「我先回了?」
他點點頭,後退一步,靜靜地看著梅長君離去。
薄薄的一層天光照在她灼紅的衣擺上,顯得有幾分刺眼。
裴夕舟的視線卻一錯不錯地隨著遠去的人,直到再也看不見她的身影。
……
宮中課程極多,輪上一遍,便要耗費七日功夫。
等到再一次上書法課時,眾學生詫異地發現,po文海廢文更新群司二兒爾五九儀司其站在講桌前的不是裴夕舟,而是一位有名的大儒。

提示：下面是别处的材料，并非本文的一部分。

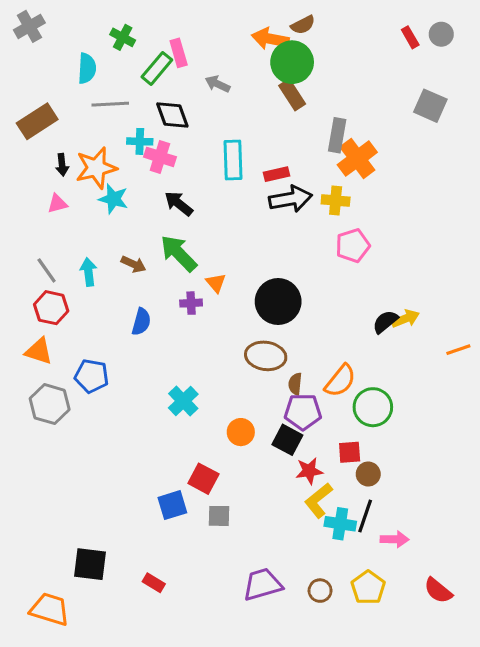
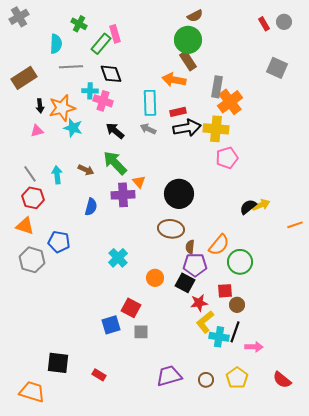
orange arrow: (270, 39) -> (174, 80), moved
gray arrow: (217, 84) -> (148, 129), moved
yellow cross: (336, 200) -> (216, 129), size x1.4
purple cross: (191, 303) -> (123, 195), size x1.6

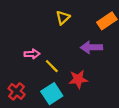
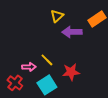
purple arrow: (91, 47) -> (72, 32), moved
pink arrow: (32, 54) -> (29, 67), moved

死板的書法傳授,與其他先生如出一轍的嚴厲,越堆越多的課業……
眾人回到伴讀居住的院子中,趙疏桐對著梅長君長嘆:「怎麼回事,好不容易有一門輕鬆的課,為何突然換了老師?」
「據我了解,裴夕舟近日被任命為吏部左侍郎,兼東閣大學士。」梅長君回憶著從梅翊景那聽來的消息,「初入內閣,政務過於繁忙,陛下體恤,為了讓他專心朝政,換了新的先生前來授課。」
「入閣了……」一位小公子張了張嘴,好半晌回過神來,喃喃道,「他如今可是,大乾歷代最年輕的閣臣了吧。」
除了梅長君,眾人的神色都有些恍惚。
與國師這等虛職不同,侍郎是可以一步步往上升,最終做到首輔的。裴夕舟是老國師的弟子,因此眾人對他年紀輕輕被封國師之事接受良好,但以國師之身入朝授官,可是開了先例了。
「我們還在寫課業……」
小公子看著帶回來的一堆書,幽幽道。
趙疏桐看他一副深受打擊的樣子,沒好氣地拍了他一下:「他是誰我們是誰,我父親評價過,如此才學謀略,羨慕是羨慕不過來的,你還是好好學文習武,日後考入趙家軍才是。」
「誰說我要考趙家軍了?」
「你不願——」
梅長君看著兩人互動,嘴角微彎,想到裴夕舟時心中也有些複雜。
這麼快入朝,再次步入無盡漩渦之中……
曾經笑言「鶴鳴於九皋,聲聞於野,願在於渚,或潛在淵」的人,有了前世的能力與手腕,做出的選擇竟是提前走入處於最晦暗時刻的朝局。
是想肅清舊弊,還是乘風興浪呢?
朝中風雲激盪,顧家也將處於風口浪尖,或許,她也不能繼續偏安了。
……
接連數月的課程結束,春末例行的休沐日到了。
伴讀們也全部回到了家中,享受難得的假期。
梅長君卻未閒著。
京郊礦山已經步入正軌了,桑泠興沖沖地同梅長君匯報了一下午,然後拉著她出門與桑旭、江若鳶一聚。